Seen from space, invisible pollution plumes overhang our urban centres and our seas are tainted by oil and chemical leaks.

Space-based atmospheric instruments can detect waste chemicals emitted by industry, power plants and traffic emissions, while ocean colour and radar sensors reveal the extent of marine pollution.

Tainted air

When tainted air around industrial centres first became an issue in Victorian times, authorities simply ordered taller smoke stacks to disperse factory pollution higher and wider.

Today we know our world is too small for such practices: sulphur dioxide emitted from factories and power stations has been shown to acidify lakes half a continent away, and acid rain from the same sources has damaged two thirds of all the trees in Europe. The hinterlands around many cities are often shrouded in traffic-produced smog and respiratory illnesses are on the rise across the developed world.

However sensors looking down on the Earth from space can trace the emission of waste chemicals by industry, power generation and traffic, and follow their subsequent movements through the atmosphere.

Pollution maps for air quality forecasting

Satellite instruments look either downwards or sideways through the atmosphere to detect the chemical signatures of trace gases as well as aerosols, including harmful pollutants such as hydrocarbons, nitrogen oxides, low-level ozone and chlorofluorocarbons.

By combining information acquired from multiple sensors about the vertical and horizontal concentrations of trace gases, three-dimensional pollution maps can be created. Many of these chemicals have the potential to react harmfully with other atmospheric gases, depending on their altitude.

Satellites can identify them across a vertical profile, from ground level to high in the stratosphere, and pinpoint the sources of pollution from the ground, watch it move through the air and see where it ends up.

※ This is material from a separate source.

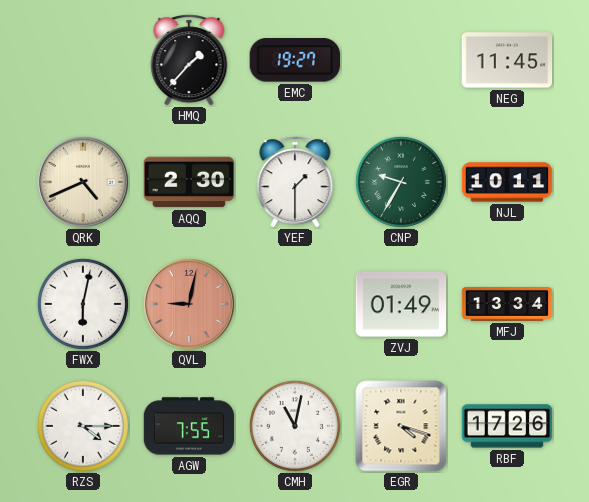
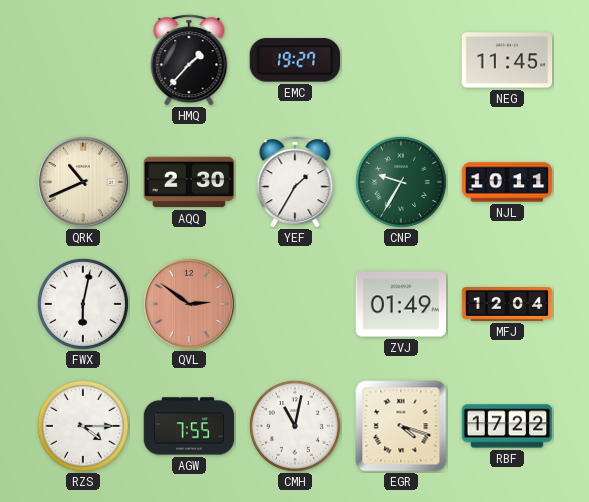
QRK: 4:41 -> 10:41
YEF: 1:30 -> 1:35
QVL: 9:02 -> 2:51
MFJ: 13:34 -> 12:04
RBF: 17:26 -> 17:22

They have the potential to help enforce international environmental standards, by identifying regional ‘exporters’ and ‘importers’ of worldwide pollution across the world. Already they are enabling real-time air quality warnings of high reliability and precision, for when pollution plumes gather in inhabited areas.

Coastal zone surveillance

The 71% of our planet covered by oceans have become de facto dumping grounds for a wide range of waste products from human activities: sewage discharged from settlements, chemicals from industry and agriculture, sediments from mining, forestry and farming and oil emissions from both shipping and land based sources.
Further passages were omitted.